Criada, por meio da Lei 9.427 de 1996, com o objetivo precípuo de regular e fiscalizar a produção, transmissão, distribuição e comercialização de energia elétrica em todo o país, a Agência Nacional de Energia Elétrica (Aneel) foi a primeira a ser oficialmente estabelecida. Naquela ocasião, ela foi saudada e alardeada como exemplo de autarquia autônoma e descentralizada da administração pública, capaz, entre outras proezas, de regular esse setor de interesse estratégico para o país e para os brasileiros, acabando, de vez, com o odioso regime de monopólio do Estado.

Com isso, acreditavam seus formuladores, os consumidores estariam a salvo da tradicional má prestação de serviços de fornecimento de energia elétrica, uma vez que, doravante, seriam garantidas a normalidade e a eficiência dessas prestações, a preços de mercado justos e com total transparência. Como no papel branco e na teoria, tudo cabe, até o impossível, ficaram todas essas pretensões aplicáveis apenas num possível e distante mundo ideal.

De lá para cá, muita coisa mudou, principalmente os objetivos iniciais da Aneel e de outras agências que vieram na esteira do nosso modelo de desestatização. Copiado da Inglaterra e dos Estados Unidos, onde, ao contrário de nossa experiência, as agências reguladoras funcionam muito bem desde o século 19. Essas entidades representam, hoje, para esses países, peças fundamentais para a economia de mercado e de livre concorrência, em que os requisitos de transparência são rígidos e, em caso de irregularidades, são duramente penalizados pela justiça.

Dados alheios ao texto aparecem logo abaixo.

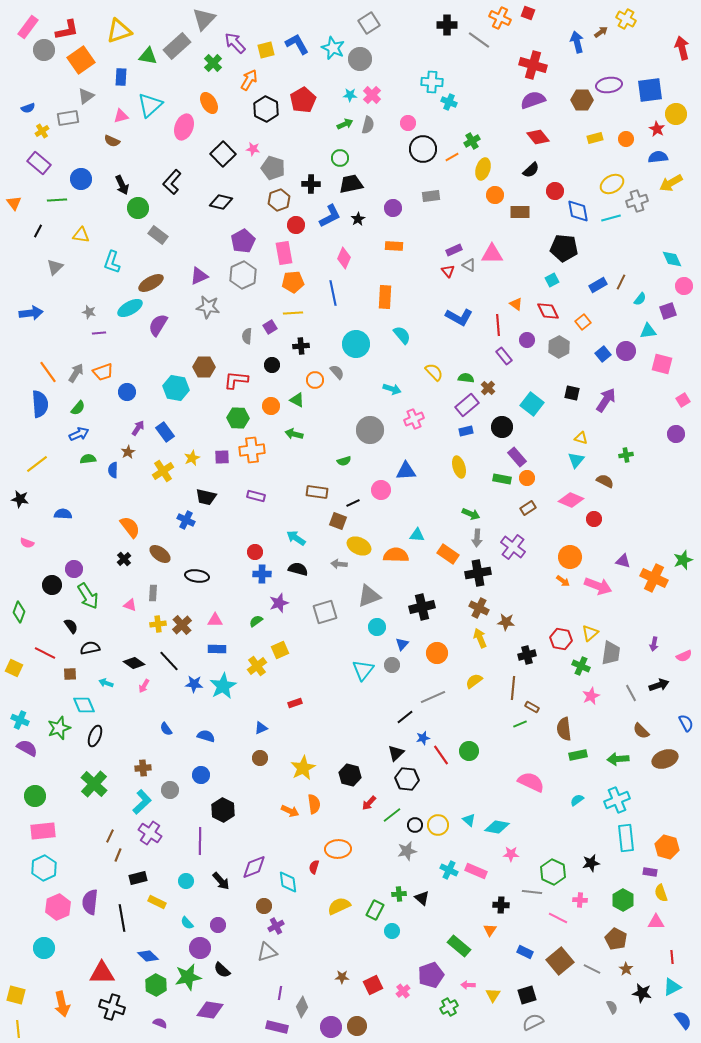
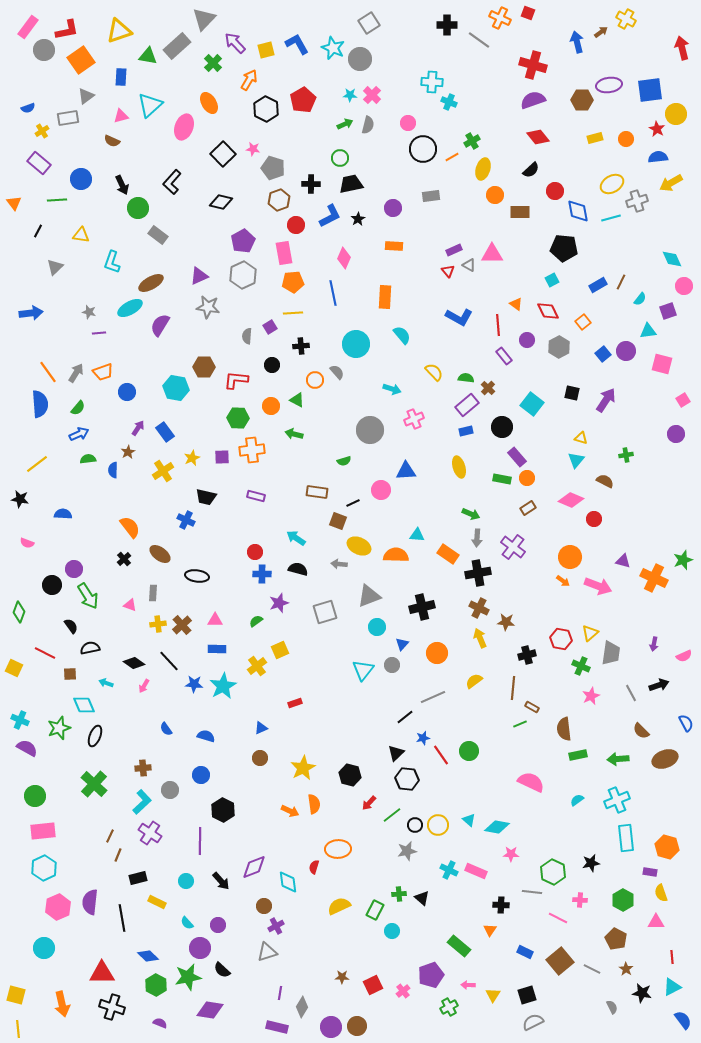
purple semicircle at (158, 325): moved 2 px right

Mesmo gozando de autonomia administrativa, financeira e patrimonial, com receitas próprias nossas 10 agências, sorvem dos contribuintes bilhões anuais, embora não tenham conseguido ainda uma imunização total da ingerência política, ficando ao sabor dos ventos e dos maus ares vindos dos poderes centrais, em que interesses pessoais inconfessáveis, facilmente, se sobrepõem aos nacionais. Hoje, a questão é saber quem vai, de fato, regular as agências reguladoras. Dirigidas por órgãos, ditos colegiados, nossas agências são comandadas por um diretor-geral e quatro diretores, todos nomeados pelo presidente da República, o que explica muito sobre os descaminhos tomados por essas entidades ao longo do tempo.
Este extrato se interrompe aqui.